_EXERCISE GOAL_: Without including any pictures, write out the data below exactly.

_DATA FOR REVIEW_:
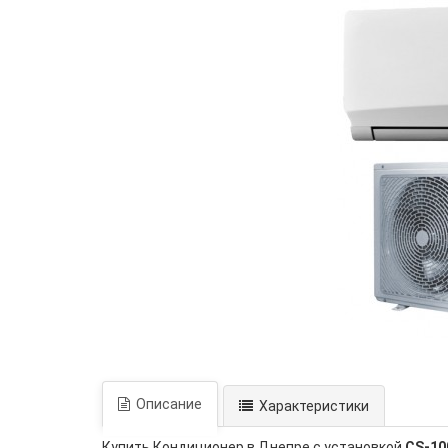
Описание
Характеристики
Купить Кондиционер в Днепре с установкой
CS-10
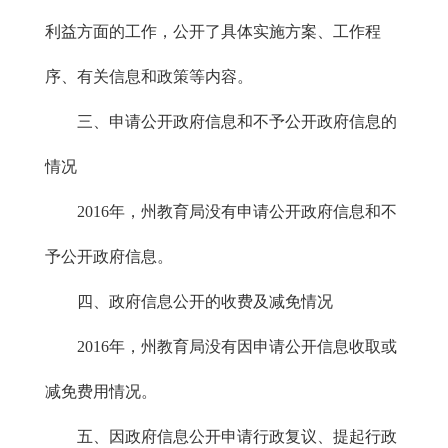
利益方面的工作，公开了具体实施方案、工作程
序、有关信息和政策等内容。
三、申请公开政府信息和不予公开政府信息的
情况
2016年，州教育局没有申请公开政府信息和不
予公开政府信息。
四、政府信息公开的收费及减免情况
2016年，州教育局没有因申请公开信息收取或
减免费用情况。
五、因政府信息公开申请行政复议、提起行政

_REPLY TO THE TASK_:
Описание
Характеристики
Купить Кондиционер в Днепре с установкой
CS-10
利益方面的工作，公开了具体实施方案、工作程
序、有关信息和政策等内容。
三、申请公开政府信息和不予公开政府信息的
情况
2016年，州教育局没有申请公开政府信息和不
予公开政府信息。
四、政府信息公开的收费及减免情况
2016年，州教育局没有因申请公开信息收取或
减免费用情况。
五、因政府信息公开申请行政复议、提起行政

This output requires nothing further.